Come on, guys, it could be worse.

I mean, he could be Paul Hellyer...

$1:


On 3 June 1967, Hellyer flew in by helicopter to officially inaugurate an unidentified flying object landing pad in St. Paul, Alberta. The town had built it as its Canadian Centennial celebration project, and as a symbol of keeping space free from human warfare. The sign beside the pad reads:

"The area under the World's First UFO Landing Pad was designated international by the Town of St. Paul as a symbol of our faith that mankind will maintain the outer universe free from national wars and strife. That future travel in space will be safe for all intergalactic beings, all visitors from earth or otherwise are welcome to this territory and to the Town of St. Paul.[9]

In early September 2005, Hellyer made headlines by publicly announcing that he believed in the existence of UFOs. On 25 September 2005, he was an invited speaker at an exopolitics conference in Toronto, where he told the audience that he had seen a UFO one night with his late wife and some friends. He said that, although he had discounted the experience at the time, he had kept an open mind to it. He said that he started taking the issue much more seriously after watching ABC's Peter Jennings' UFO special in February 2005.[citation needed]

Watching Jennings' UFO special prompted Hellyer to read U.S. Army Colonel Philip J. Corso's book The Day After Roswell, about the Roswell UFO Incident, which had been sitting on his shelf for some time. Hellyer told the Toronto audience that he later spoke to a retired U.S. Air Force general, who confirmed the accuracy of the information in the book. In November 2005, he accused U.S. President George W. Bush of plotting an "Intergalactic War". The former defence minister told an audience at the University of Toronto:

"The United States military are preparing weapons which could be used against the aliens, and they could get us into an intergalactic war without us ever having any warning...The Bush Administration has finally agreed to let the military build a forward base on the moon, which will put them in a better position to keep track of the goings and comings of the visitors from space, and to shoot at them, if they so decide."[10]

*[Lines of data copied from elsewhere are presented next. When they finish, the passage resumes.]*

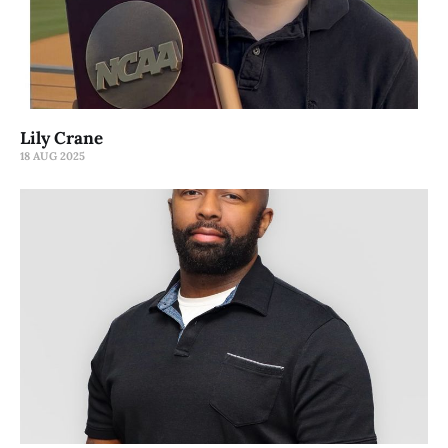
Lily Crane
18 AUG 2025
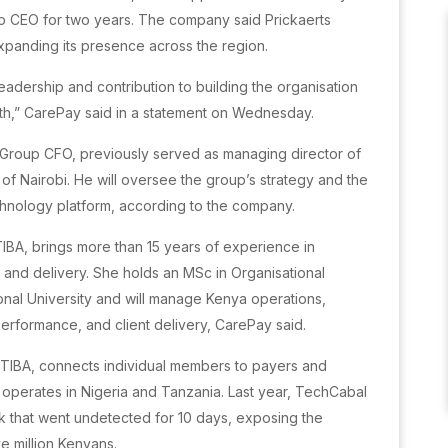
p CEO for two years. The company said Prickaerts
expanding its presence across the region.
eadership and contribution to building the organisation
wth,” CarePay said in a statement on Wednesday.
 Group CFO, previously served as managing director of
of Nairobi. He will oversee the group’s strategy and the
echnology platform, according to the company.
TIBA, brings more than 15 years of experience in
and delivery. She holds an MSc in Organisational
onal University and will manage Kenya operations,
performance, and client delivery, CarePay said.
-TIBA, connects individual members to payers and
o operates in Nigeria and Tanzania. Last year, TechCabal
k that went undetected for 10 days, exposing the
e million Kenyans.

In 2007, the Ottawa Citizen reported that Hellyer is demanding that world governments disclose alien technology that could be used to solve the problem of climate change:

"I would like to see what (alien) technology there might be that could eliminate the burning of fossil fuels within a generation...that could be a way to save our planet...We need to persuade governments to come clean on what they know. Some of us suspect they know quite a lot, and it might be enough to save our planet if applied quickly enough."[11]

In an interview with RT (formerly Russia Today) in 2014, Hellyer said that at least four species of aliens have been visiting Earth for thousands of years, with most of them coming from other star systems, although there are some living on Venus, Mars and Saturn’s moon. According to him, they "don't think we are good stewards of our planet."[12]